_TASK ITEM_.
Print the records exactly. Miss nothing.

────────────────────

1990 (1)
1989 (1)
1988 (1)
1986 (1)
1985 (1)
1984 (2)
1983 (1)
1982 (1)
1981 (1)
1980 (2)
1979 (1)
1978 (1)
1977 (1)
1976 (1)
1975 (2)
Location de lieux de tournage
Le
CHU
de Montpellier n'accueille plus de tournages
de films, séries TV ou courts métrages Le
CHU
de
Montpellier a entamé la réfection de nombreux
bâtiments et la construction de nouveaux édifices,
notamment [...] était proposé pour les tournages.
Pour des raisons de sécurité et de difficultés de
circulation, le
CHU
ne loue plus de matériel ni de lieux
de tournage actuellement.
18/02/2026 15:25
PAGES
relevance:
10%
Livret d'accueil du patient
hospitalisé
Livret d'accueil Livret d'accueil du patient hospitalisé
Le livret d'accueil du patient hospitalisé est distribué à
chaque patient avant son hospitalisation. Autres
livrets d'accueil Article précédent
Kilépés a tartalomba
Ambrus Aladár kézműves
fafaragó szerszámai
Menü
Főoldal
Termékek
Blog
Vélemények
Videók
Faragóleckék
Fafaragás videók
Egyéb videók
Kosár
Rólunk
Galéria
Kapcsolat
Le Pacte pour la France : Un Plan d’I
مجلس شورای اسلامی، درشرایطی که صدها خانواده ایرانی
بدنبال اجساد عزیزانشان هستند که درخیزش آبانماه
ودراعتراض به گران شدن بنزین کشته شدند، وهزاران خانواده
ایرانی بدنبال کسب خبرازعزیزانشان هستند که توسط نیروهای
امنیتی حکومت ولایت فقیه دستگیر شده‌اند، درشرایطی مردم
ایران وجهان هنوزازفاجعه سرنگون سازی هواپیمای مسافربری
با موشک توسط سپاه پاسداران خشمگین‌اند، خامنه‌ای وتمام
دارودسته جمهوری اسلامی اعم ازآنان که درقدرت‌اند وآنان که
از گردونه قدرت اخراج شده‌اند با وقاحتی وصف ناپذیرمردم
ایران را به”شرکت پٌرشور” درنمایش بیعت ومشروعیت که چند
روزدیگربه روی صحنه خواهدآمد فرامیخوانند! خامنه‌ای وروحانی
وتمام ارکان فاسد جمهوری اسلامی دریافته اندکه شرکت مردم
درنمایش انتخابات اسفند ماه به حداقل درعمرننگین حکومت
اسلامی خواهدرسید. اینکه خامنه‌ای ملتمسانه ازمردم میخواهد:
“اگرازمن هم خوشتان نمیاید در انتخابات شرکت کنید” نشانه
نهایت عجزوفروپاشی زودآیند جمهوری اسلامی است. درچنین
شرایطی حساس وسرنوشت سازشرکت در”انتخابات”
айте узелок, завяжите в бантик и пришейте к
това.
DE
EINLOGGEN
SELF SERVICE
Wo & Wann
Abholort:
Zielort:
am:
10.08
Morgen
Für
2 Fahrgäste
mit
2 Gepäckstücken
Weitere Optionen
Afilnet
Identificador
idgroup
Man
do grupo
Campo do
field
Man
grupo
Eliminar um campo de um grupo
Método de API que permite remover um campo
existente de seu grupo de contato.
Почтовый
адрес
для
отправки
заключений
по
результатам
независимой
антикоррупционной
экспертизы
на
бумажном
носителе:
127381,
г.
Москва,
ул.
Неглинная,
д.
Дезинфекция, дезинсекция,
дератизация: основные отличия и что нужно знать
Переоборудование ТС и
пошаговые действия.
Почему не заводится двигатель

────────────────────

_SOLUTION_.
1990 (1)
1989 (1)
1988 (1)
1986 (1)
1985 (1)
1984 (2)
1983 (1)
1982 (1)
1981 (1)
1980 (2)
1979 (1)
1978 (1)
1977 (1)
1976 (1)
1975 (2)
Location de lieux de tournage
Le
CHU
de Montpellier n'accueille plus de tournages
de films, séries TV ou courts métrages Le
CHU
de
Montpellier a entamé la réfection de nombreux
bâtiments et la construction de nouveaux édifices,
notamment [...] était proposé pour les tournages.
Pour des raisons de sécurité et de difficultés de
circulation, le
CHU
ne loue plus de matériel ni de lieux
de tournage actuellement.
18/02/2026 15:25
PAGES
relevance:
10%
Livret d'accueil du patient
hospitalisé
Livret d'accueil Livret d'accueil du patient hospitalisé
Le livret d'accueil du patient hospitalisé est distribué à
chaque patient avant son hospitalisation. Autres
livrets d'accueil Article précédent
Kilépés a tartalomba
Ambrus Aladár kézműves
fafaragó szerszámai
Menü
Főoldal
Termékek
Blog
Vélemények
Videók
Faragóleckék
Fafaragás videók
Egyéb videók
Kosár
Rólunk
Galéria
Kapcsolat
Le Pacte pour la France : Un Plan d’I
مجلس شورای اسلامی، درشرایطی که صدها خانواده ایرانی
بدنبال اجساد عزیزانشان هستند که درخیزش آبانماه
ودراعتراض به گران شدن بنزین کشته شدند، وهزاران خانواده
ایرانی بدنبال کسب خبرازعزیزانشان هستند که توسط نیروهای
امنیتی حکومت ولایت فقیه دستگیر شده‌اند، درشرایطی مردم
ایران وجهان هنوزازفاجعه سرنگون سازی هواپیمای مسافربری
با موشک توسط سپاه پاسداران خشمگین‌اند، خامنه‌ای وتمام
دارودسته جمهوری اسلامی اعم ازآنان که درقدرت‌اند وآنان که
از گردونه قدرت اخراج شده‌اند با وقاحتی وصف ناپذیرمردم
ایران را به”شرکت پٌرشور” درنمایش بیعت ومشروعیت که چند
روزدیگربه روی صحنه خواهدآمد فرامیخوانند! خامنه‌ای وروحانی
وتمام ارکان فاسد جمهوری اسلامی دریافته اندکه شرکت مردم
درنمایش انتخابات اسفند ماه به حداقل درعمرننگین حکومت
اسلامی خواهدرسید. اینکه خامنه‌ای ملتمسانه ازمردم میخواهد:
“اگرازمن هم خوشتان نمیاید در انتخابات شرکت کنید” نشانه
نهایت عجزوفروپاشی زودآیند جمهوری اسلامی است. درچنین
شرایطی حساس وسرنوشت سازشرکت در”انتخابات”
айте узелок, завяжите в бантик и пришейте к
това.
DE
EINLOGGEN
SELF SERVICE
Wo & Wann
Abholort:
Zielort:
am:
10.08
Morgen
Für
2 Fahrgäste
mit
2 Gepäckstücken
Weitere Optionen
Afilnet
Identificador
idgroup
Man
do grupo
Campo do
field
Man
grupo
Eliminar um campo de um grupo
Método de API que permite remover um campo
existente de seu grupo de contato.
Почтовый
адрес
для
отправки
заключений
по
результатам
независимой
антикоррупционной
экспертизы
на
бумажном
носителе:
127381,
г.
Москва,
ул.
Неглинная,
д.
Дезинфекция, дезинсекция,
дератизация: основные отличия и что нужно знать
Переоборудование ТС и
пошаговые действия.
Почему не заводится двигатель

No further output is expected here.